Now that you’ve implemented both a TST
and a Trie
, try running RuntimeExperiments
on both of them and seeing if these theoretical runtimes hold!
More Connections
Predictive Text and Machine Learning
Have you ever tried turning on predictive text on your phone, typing in a single word, and then clicking whatever your phone suggests to see what kind of story it creates?
Our version of Autocomplete
uses strings from pre-existing datasets of city names and DNA sequences to find matches with a given prefix. It then outputs all of the matching terms in a sometimes arbitrary order. Predictive text goes beyond just outputing all pre-existing matching terms, but also takes into consideration what’s relevant to the user and what’s likely based on previous text patterns.
Implementing text prediction involves tools from machine learning, natural language processing, and deep learning that are beyond the scope of this course, but if you’re interested in learning more about these topics, here are some resources you may find interesting!
If you’re interested in learning more about machine learning, CSE 416 is a great course to take next (CSE 446 for CS majors, STAT 435 for Statistics). You can continue onto CSE 490 G1 or LING 574 afterwards to learn about deep learning. If you’re interested in the NLP/Computational Linguistics side of the equation, check out LING/CSE 472 or CSE 447.

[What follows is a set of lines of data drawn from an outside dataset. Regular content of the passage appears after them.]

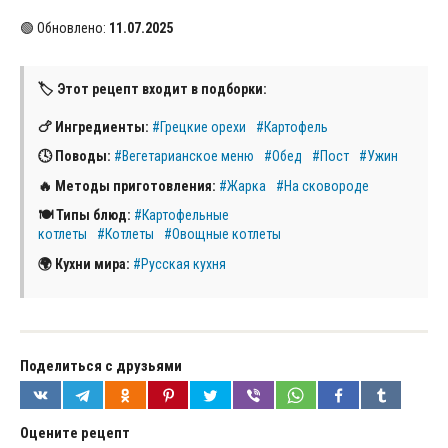
🟢 Обновлено:
11.07.2025
🏷 Этот рецепт входит в подборки:
🍗 Ингредиенты:
#Грецкие орехи
#Картофель
🕓 Поводы:
#Вегетарианское меню
#Обед
#Пост
#Ужин
🔥 Методы приготовления:
#Жарка
#На сковороде
🍽 Типы блюд:
#Картофельные
котлеты
#Котлеты
#Овощные котлеты
🌍 Кухни мира:
#Русская кухня
Поделиться с друзьями
Оцените рецепт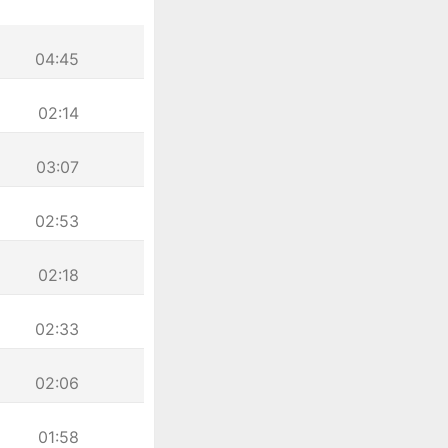
04:45
02:14
03:07
02:53
02:18
02:33
02:06
01:58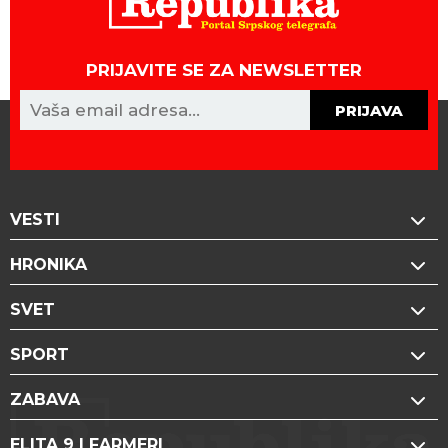
PRIJAVITE SE ZA NEWSLETTER
PRIJAVA
VESTI
HRONIKA
SVET
SPORT
ZABAVA
ELITA 9 | FARMERI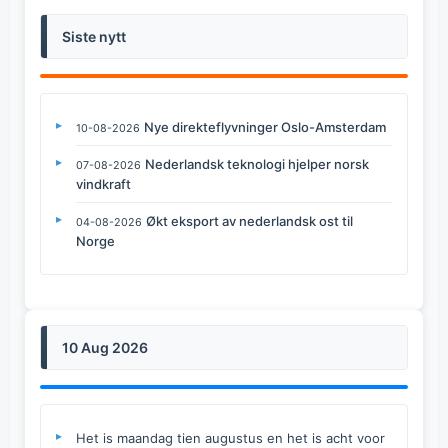
Siste nytt
Nye direkteflyvninger Oslo-Amsterdam
10-08-2026
Nederlandsk teknologi hjelper norsk
07-08-2026
vindkraft
Økt eksport av nederlandsk ost til
04-08-2026
Norge
10 Aug 2026
Het is maandag tien augustus en het is acht voor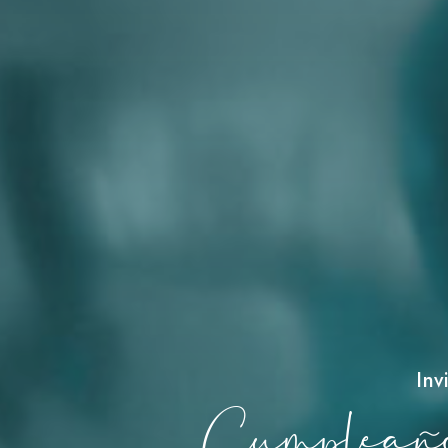
Inv
Cumpleaños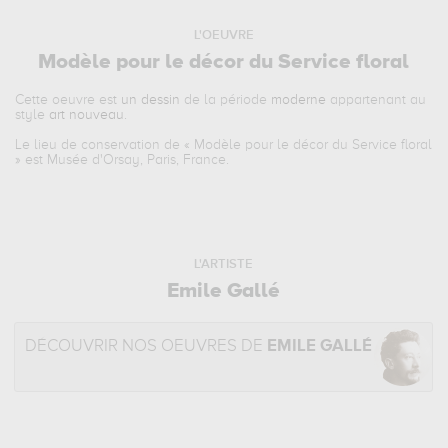
L'OEUVRE
Modèle pour le décor du Service floral
Cette oeuvre est
un dessin
de la période
moderne
appartenant au
style
art nouveau
.
Le lieu de conservation de «
Modèle pour le décor du Service floral
» est Musée d'Orsay, Paris, France.
L'ARTISTE
Emile Gallé
DÉCOUVRIR NOS OEUVRES DE
EMILE GALLÉ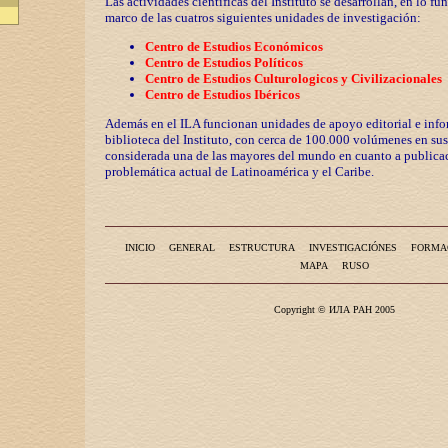
Las actividades científicas del Instituto se desarrollan, en lo fu
marco de las cuatros siguientes unidades de investigación:
Centro de Estudios Económicos
Centro de Estudios Políticos
Centro de Estudios Culturologicos y
Civilizaciona
les
Centro de Estudios Ibéricos
Además en el ILA funcionan unidades de apoyo editorial e info
biblioteca del Instituto, con cerca de 100.000 volúmenes en sus
considerada una de las mayores del mundo en cuanto a publicac
problemática actual de Latinoamérica y el Caribe.
INICIO
GENERAL
ESTRUCTURA
INVESTIGACIÓNES
FORMA
MAPA
RUSO
Copyright © ИЛА РАН 2005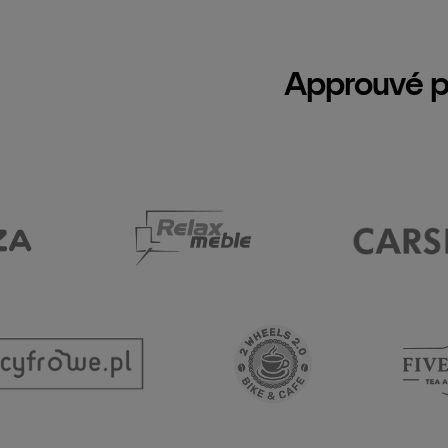
Approuvé p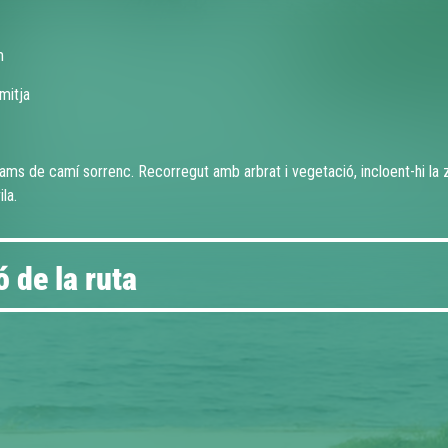
m
mitja
rams de camí sorrenc. Recorregut amb arbrat i vegetació, incloent-hi la 
ila.
 de la ruta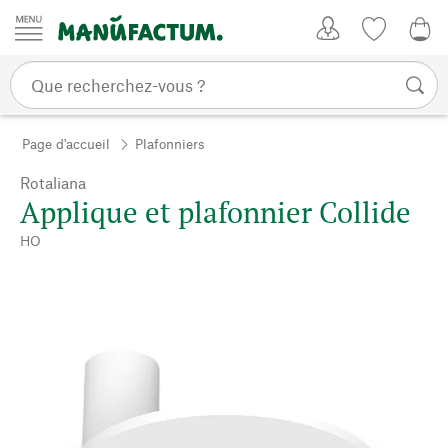
Passer au contenu
Mon compte
Liste de su
0,0
Page d'accueil
Plafonniers
Rotaliana
Applique et plafonnier Collide
HO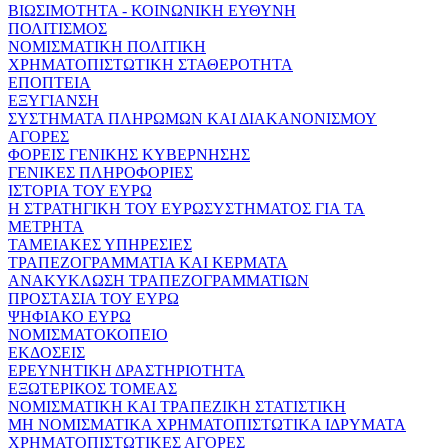
ΒΙΩΣΙΜΟΤΗΤΑ - ΚΟΙΝΩΝΙΚΗ ΕΥΘΥΝΗ
ΠΟΛΙΤΙΣΜΟΣ
ΝΟΜΙΣΜΑΤΙΚΗ ΠΟΛΙΤΙΚΗ
ΧΡΗΜΑΤΟΠΙΣΤΩΤΙΚΗ ΣΤΑΘΕΡΟΤΗΤΑ
ΕΠΟΠΤΕΙΑ
ΕΞΥΓΙΑΝΣΗ
ΣΥΣΤΗΜΑΤΑ ΠΛΗΡΩΜΩΝ ΚΑΙ ΔΙΑΚΑΝΟΝΙΣΜΟΥ
ΑΓΟΡΕΣ
ΦΟΡΕΙΣ ΓΕΝΙΚΗΣ ΚΥΒΕΡΝΗΣΗΣ
ΓΕΝΙΚΕΣ ΠΛΗΡΟΦΟΡΙΕΣ
ΙΣΤΟΡΙΑ ΤΟΥ ΕΥΡΩ
Η ΣΤΡΑΤΗΓΙΚΗ ΤΟΥ ΕΥΡΩΣΥΣΤΗΜΑΤΟΣ ΓΙΑ ΤΑ
ΜΕΤΡΗΤΑ
ΤΑΜΕΙΑΚΕΣ ΥΠΗΡΕΣΙΕΣ
ΤΡΑΠΕΖΟΓΡΑΜΜΑΤΙΑ ΚΑΙ ΚΕΡΜΑΤΑ
ΑΝΑΚΥΚΛΩΣΗ ΤΡΑΠΕΖΟΓΡΑΜΜΑΤΙΩΝ
ΠΡΟΣΤΑΣΙΑ ΤΟΥ ΕΥΡΩ
ΨΗΦΙΑΚΟ ΕΥΡΩ
ΝΟΜΙΣΜΑΤΟΚΟΠΕΙΟ
ΕΚΔΟΣΕΙΣ
ΕΡΕΥΝΗΤΙΚΗ ΔΡΑΣΤΗΡΙΟΤΗΤΑ
ΕΞΩΤΕΡΙΚΟΣ ΤΟΜΕΑΣ
ΝΟΜΙΣΜΑΤΙΚΗ ΚΑΙ ΤΡΑΠΕΖΙΚΗ ΣΤΑΤΙΣΤΙΚΗ
ΜΗ ΝΟΜΙΣΜΑΤΙΚΑ ΧΡΗΜΑΤΟΠΙΣΤΩΤΙΚΑ ΙΔΡΥΜΑΤΑ
ΧΡΗΜΑΤΟΠΙΣΤΩΤΙΚΕΣ ΑΓΟΡΕΣ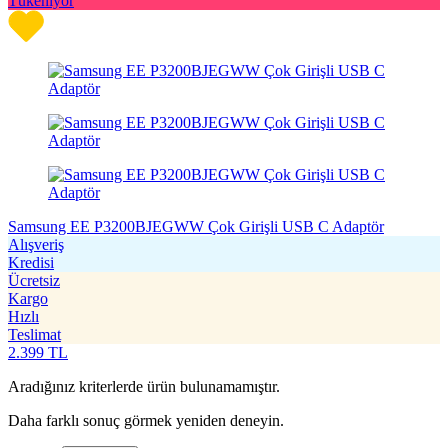
Tükeniyor
Samsung EE P3200BJEGWW Çok Girişli USB C Adaptör
Alışveriş
Kredisi
Ücretsiz
Kargo
Hızlı
Teslimat
2.399
TL
Aradığınız kriterlerde ürün bulunamamıştır.
Daha farklı sonuç görmek yeniden deneyin.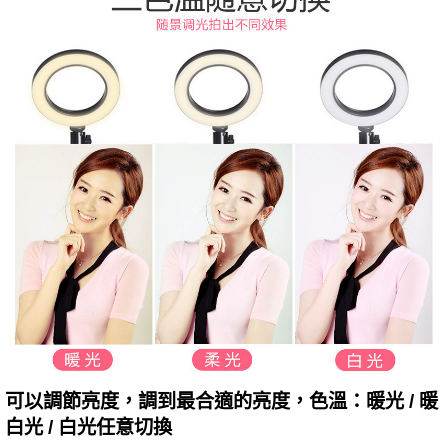
可以調節亮度，調到最合適的亮度，色溫：暖光 / 暖
白光 / 白光任意切換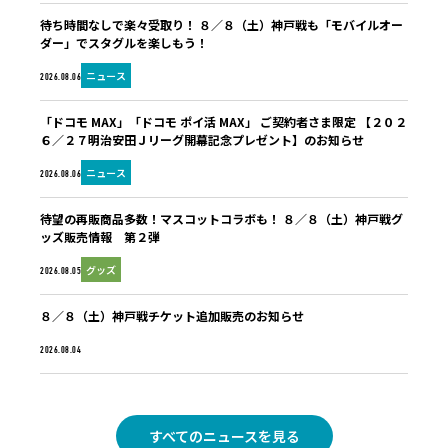
待ち時間なしで楽々受取り！ ８／８（土）神戸戦も「モバイルオー
ダー」でスタグルを楽しもう！
ニュース
2026.08.06
「ドコモ MAX」「ドコモ ポイ活 MAX」 ご契約者さま限定 【２０２
６／２７明治安田Ｊリーグ開幕記念プレゼント】のお知らせ
ニュース
2026.08.06
待望の再販商品多数！マスコットコラボも！ ８／８（土）神戸戦グ
ッズ販売情報 第２弾
グッズ
2026.08.05
８／８（土）神戸戦チケット追加販売のお知らせ
未分類
2026.08.04
すべてのニュースを見る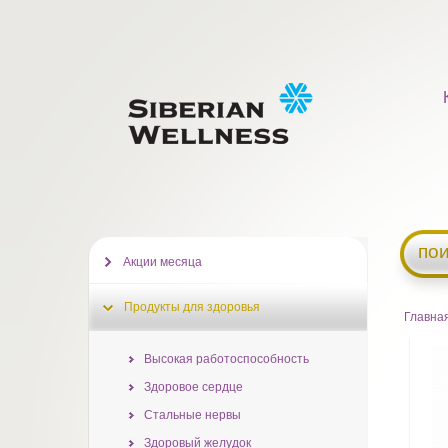
пои
Акции месяца
Продукты для здоровья
Главна
Высокая работоспособность
Здоровое сердце
Стальные нервы
Здоровый желудок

- Predictive Text Keyboard using Markov Chains. Here’s a short 5 minute video explaining how a predictive text keyboard can be implemented using Markov Chains!
- Simple Explanation of LSTM - Deep Learning. This video gives a conceptual overview of a type of neural network that can take those initial words as inputs to predict what words will come later.
- Next Word Prediction with NLP and Deep Learning. A tutorial article on implementing next word prediction that takes you from pre-processing the dataset to producing prediction. Understanding the details will require more knowledge of deep learning and neural networks, but it may still be interesting to skim over it to see if this is something you’d be interested in learning more about!
- Making a Predictive Text Keyboard using Recurrent Neural Networks. Part of a seven part series of articles introducing you to neural networks.
“Can Large Scale Information Access Systems Be Made Fair, Unbiased, and Transparent?”
In your project, you may have explored more ideas about how search engines display their results, and which sources they chose to display first. In this talk, Chirag Shah expands on these ideas, explores how ranking of search results impact users, and presents some algorithms and statistical methods that can be used to increase fairness and diversity in search result rankings.